И вот наконец вещи все были собраны и упакованы; были налажены и перекладная телега и линейка, которую Александр Егорыч приготовил для себя, имея, однако, в виду определить в ней место и Федору Михайловичу. А Федор Михайлович признался, что хотел бы проводить Исаевых и проводить далеко за город, этак верст за десять.

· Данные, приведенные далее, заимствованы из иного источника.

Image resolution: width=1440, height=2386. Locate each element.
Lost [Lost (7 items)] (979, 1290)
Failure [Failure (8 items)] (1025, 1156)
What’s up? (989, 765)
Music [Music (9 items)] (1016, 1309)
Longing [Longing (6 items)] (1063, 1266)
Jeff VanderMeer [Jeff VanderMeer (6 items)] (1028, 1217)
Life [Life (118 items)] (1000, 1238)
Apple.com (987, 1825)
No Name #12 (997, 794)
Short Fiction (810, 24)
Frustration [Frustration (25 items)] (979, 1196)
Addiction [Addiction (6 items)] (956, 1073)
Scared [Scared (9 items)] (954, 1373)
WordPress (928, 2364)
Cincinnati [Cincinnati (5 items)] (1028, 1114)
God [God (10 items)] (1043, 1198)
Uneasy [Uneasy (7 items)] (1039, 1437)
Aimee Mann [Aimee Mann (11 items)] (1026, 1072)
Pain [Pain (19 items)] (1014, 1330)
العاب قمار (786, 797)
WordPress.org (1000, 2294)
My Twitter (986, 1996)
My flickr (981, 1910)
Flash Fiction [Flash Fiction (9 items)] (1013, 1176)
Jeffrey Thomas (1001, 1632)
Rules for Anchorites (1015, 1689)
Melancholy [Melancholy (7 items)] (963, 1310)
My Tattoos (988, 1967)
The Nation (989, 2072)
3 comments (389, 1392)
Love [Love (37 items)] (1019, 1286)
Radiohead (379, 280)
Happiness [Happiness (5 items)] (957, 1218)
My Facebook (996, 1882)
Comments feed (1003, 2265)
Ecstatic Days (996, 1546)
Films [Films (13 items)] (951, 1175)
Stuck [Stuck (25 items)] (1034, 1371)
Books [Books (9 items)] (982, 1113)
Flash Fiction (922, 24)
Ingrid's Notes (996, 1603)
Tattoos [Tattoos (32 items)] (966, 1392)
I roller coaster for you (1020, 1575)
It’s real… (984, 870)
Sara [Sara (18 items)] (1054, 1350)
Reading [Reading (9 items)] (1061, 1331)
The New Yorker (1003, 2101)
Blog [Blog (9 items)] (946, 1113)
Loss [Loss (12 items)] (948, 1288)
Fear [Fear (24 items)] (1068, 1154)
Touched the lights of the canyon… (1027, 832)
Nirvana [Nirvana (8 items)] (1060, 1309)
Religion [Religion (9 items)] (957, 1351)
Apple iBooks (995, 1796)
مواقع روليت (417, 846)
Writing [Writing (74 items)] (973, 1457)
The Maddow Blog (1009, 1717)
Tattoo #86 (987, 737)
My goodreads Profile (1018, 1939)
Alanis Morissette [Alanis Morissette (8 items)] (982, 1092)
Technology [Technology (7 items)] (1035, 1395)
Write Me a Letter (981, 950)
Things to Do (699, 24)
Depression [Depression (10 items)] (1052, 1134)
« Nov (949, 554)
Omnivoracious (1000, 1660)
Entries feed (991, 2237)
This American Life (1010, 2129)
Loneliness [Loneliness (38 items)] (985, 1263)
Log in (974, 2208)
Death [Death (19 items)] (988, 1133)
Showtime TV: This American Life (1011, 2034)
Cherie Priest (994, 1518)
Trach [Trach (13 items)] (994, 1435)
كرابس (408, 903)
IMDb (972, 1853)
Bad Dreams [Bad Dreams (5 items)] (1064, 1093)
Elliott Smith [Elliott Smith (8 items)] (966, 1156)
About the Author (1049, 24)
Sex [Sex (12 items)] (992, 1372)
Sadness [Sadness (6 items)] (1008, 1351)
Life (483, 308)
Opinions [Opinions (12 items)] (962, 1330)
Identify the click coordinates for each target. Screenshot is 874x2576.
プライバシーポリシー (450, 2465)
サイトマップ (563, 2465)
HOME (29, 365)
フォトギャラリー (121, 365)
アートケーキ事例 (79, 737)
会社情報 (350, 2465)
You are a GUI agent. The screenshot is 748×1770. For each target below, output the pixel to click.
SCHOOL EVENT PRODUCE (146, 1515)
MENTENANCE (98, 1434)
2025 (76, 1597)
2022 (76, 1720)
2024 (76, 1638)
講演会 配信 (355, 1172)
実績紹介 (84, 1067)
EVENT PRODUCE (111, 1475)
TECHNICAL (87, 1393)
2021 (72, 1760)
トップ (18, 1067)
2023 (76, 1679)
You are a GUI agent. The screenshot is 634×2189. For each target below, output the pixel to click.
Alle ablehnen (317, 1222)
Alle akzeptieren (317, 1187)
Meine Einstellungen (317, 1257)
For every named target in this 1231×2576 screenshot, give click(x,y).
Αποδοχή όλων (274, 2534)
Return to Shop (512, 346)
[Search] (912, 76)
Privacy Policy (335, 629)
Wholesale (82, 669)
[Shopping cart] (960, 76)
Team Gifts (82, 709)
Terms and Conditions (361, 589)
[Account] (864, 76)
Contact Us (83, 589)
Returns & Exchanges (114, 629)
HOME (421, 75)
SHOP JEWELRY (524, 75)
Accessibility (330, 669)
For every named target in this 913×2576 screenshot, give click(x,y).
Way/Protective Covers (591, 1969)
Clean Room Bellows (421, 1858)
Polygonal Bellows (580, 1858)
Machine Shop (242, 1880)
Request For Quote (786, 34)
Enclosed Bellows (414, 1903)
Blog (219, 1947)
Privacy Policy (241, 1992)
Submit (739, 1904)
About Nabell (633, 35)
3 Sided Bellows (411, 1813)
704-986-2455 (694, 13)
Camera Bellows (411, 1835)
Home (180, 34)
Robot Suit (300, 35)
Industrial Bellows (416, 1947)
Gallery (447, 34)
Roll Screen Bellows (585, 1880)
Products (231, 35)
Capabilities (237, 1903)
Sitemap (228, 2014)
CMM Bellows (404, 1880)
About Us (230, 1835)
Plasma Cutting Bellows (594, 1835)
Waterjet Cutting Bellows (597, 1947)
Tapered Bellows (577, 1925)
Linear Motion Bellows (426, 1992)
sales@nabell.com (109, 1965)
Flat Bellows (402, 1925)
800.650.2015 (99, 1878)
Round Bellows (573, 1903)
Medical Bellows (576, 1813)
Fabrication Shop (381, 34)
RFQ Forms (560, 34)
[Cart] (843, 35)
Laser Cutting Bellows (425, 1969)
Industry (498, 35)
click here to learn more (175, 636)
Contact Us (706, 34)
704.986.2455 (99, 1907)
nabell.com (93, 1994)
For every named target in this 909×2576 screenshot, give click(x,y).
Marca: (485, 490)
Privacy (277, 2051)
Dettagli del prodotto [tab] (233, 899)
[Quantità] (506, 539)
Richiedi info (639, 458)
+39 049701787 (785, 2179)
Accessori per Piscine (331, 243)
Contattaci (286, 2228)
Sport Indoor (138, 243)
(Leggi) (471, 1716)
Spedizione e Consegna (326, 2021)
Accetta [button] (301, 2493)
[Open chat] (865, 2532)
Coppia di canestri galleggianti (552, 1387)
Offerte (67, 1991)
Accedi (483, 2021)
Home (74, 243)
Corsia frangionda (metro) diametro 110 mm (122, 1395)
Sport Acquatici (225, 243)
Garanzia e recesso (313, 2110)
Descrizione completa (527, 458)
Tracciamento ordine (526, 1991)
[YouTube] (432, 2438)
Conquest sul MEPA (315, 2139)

Не замедлил приблизиться и день расставанья. Утром, — еще не было и шести часов, — проснулся Федор Михайлович с трепетом в сердце. Он наскоро оделся и вышел на улицу развлечься иртышским воздухом и размыслить о предстоящей разлуке. На лице его было написано уныние, тоска и почти что отчаяние, — молчаливое, безмолвное, но отчаяние. Он пошел вдоль берега, против которого виднелся островок, расположившийся по пути реки, и долго шагал по песчаным дорожкам, то подымаясь на гористые места, то спускаясь к самой воде. Ему казалось, что с отъездом Марьи Дмитриевны обрывается вся его жизнь и наступает бесцельное существование, которое никак не может и не должно длиться. «Что же делать? — раздумывал он про себя. — И делать ли что?» Мысли его ничем не могли утешиться, и надо было только одно — терпение, все одно и то же терпение, которое он уже многие годы как бы воспитывал в себе.